息を切らしながら現れた白と黒に不覚にも泣きそうになった。本当に不覚だ。

「おせえ!」

「すまない!これでも全速力できたんだ!」

間髪入れず律儀な謝罪が聞こえてくる。
安心した。2人が来たことに根拠の無い安堵が湧き上がり、気が緩んだ。
元々不安定だった結界に意識が逸れた瞬間綻びが生まれ、拘束を破った呪霊が真っ直ぐに家入に向かった。
これは完全に予想外の動きだった。
前門に兎、後門に虎2匹ならウサギを狙うだろう。狙われるならまず大堰自身。

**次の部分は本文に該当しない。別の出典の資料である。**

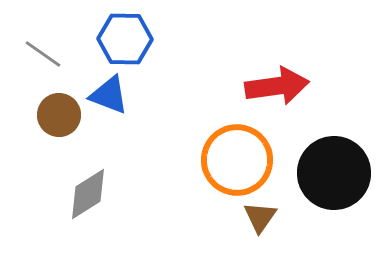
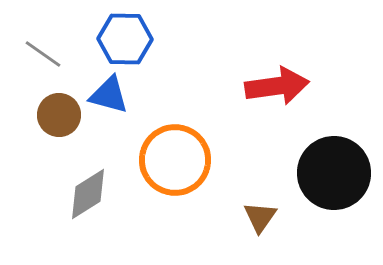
blue triangle: rotated 6 degrees counterclockwise
orange circle: moved 62 px left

そう考えていた予想を最悪の形で裏切ってくれた。

(勘弁してくれ、そんな呪力残ってねえぞ)

眼前に呪霊が迫る中、身を守るより先に患者を庇う家入の姿が見えた。

「かっけえなあ…」

出し渋っていたのが馬鹿みたいではないか。

(あんまし高精度なこたあできねえぞ)

照準を呪霊に固定。方向を可能な限り絞り、ありったけの呪力を流し込む。

術式反転


「爆」



爆発の起点は呪霊中心よりやや左。
人で言えば脇腹の辺りを抉った爆発は、呪霊を壁まで吹き飛ばした。

「トドメ!」

それからは早かった。
五条と夏油の見事なコンビネーションにより呪霊は祓われた。
生存者12名。遺体があるものが6名。
当初報告されていた人数にも2人足りない。
しかし、特級相当の呪霊が出現したことを考えると優を超えて秀を付けられても尚不足と言えるだろう。

削られまくった呪力を空にした大堰は案の定まともに動くこともできず、夏油に背負われ乍らの帰還となった。